The din and dust of elections have settled down, a new Cabinet has been sworn in and news publications are flush with opinion pieces on what the government must focus on to propel, or simply preserve India’s growth.
What The Economy Needs Now published ahead of the elections also had a similar objective. The book is a compendium compiled by the country’s leading economists summarising India’s most pertinent development issues, and likely solutions.
Experts have done a commendable job of keeping their papers and notes free from jargon, making it accessible to the lay reader. A well-informed citizen would have been aware of the development challenges through its scattered coverage. From education to healthcare to the macroeconomy, What The Economy Needs Now has managed to gather all issues in a single volume, some explained in great detail, creating a sense of urgency on the mammoth task ahead.
On reading What The Economy Needs Now, one also realises the interconnected nature of these challenges. As pointed out by a paper by Neelkanth Mishra, the more India gets developed, the more it moves from consuming less dense fuel such as firewood to denser fuel like crude oil. Catering to that demand would require increasing imports, which would leave our economy vulnerable to the volatility of crude oil price shocks. In a related paper by Sajjid Chinoy, he said one way to minimize this vulnerability would be to come up with, “Institutions that allow companies and the government to hedge against changes in oil prices.”

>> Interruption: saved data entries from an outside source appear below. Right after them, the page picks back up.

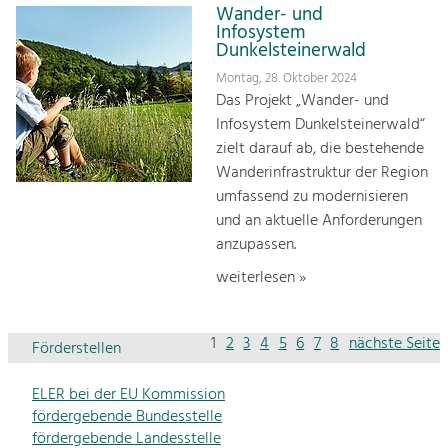
Wander- und
Infosystem
Dunkelsteinerwald
Montag, 28. Oktober 2024
Das Projekt „Wander- und
Infosystem Dunkelsteinerwald“
zielt darauf ab, die bestehende
Wanderinfrastruktur der Region
umfassend zu modernisieren
und an aktuelle Anforderungen
anzupassen.
weiterlesen »
1
2
3
4
5
6
7
8
nächste Seite
Förderstellen
ELER bei der EU Kommission
fördergebende Bundesstelle
fördergebende Landesstelle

According to former RBI governor Raghuram Rajan, one of the many steps needed to resolve the issue of non-performing assets (NPAs) that has plagued the banking sector would be to restart projects that have been stalled, many of which have may have been stopped over a lack of regulatory approvals, of land or permissions, or input supply. Attempts at addressing many of these deficiencies have been made in other chapters of What The Economy Needs Now, but one wonders about the far-reaching effects of such de-regulation on other aspects such as the environment, whose issues are also covered in a chapter.
Reading the many solutions provided by the economists in What The Economy Needs Now, I found myself at times impressed, hopeful, and at times skeptical, even cynical of their effectiveness as they appeared to be either too simplistic or would work only in theory. Institutions, made up of people, are imperfect and prone to corruption. The government, made of elected representatives, would like to stay in power, and likely back short-term initiatives and policies whose results are only visible towards the end of an election cycle. But it is clear from the way the experts have compiled this slim volume that it is not meant to be an answer to all of India’s problems.
As stated in the introduction, “We hope this non-partisan analysis of our situation, while not intended to be comprehensive, will help spur debate as India moves to elections.”
Any policy would require the political will to follow it through. In an age of information overload, and a massive country like India which holds a myriad of priorities, world views and opinions, channelising this will to address priority areas becomes a task of vital importance.
Keeping this in mind, What The Economy Needs Now
seems to hit the mark. In a democracy, it is through debate that a consensus on our priorities can be reached at. And What The Economy Needs Now
makes for an appropriate diving board to jump into this task.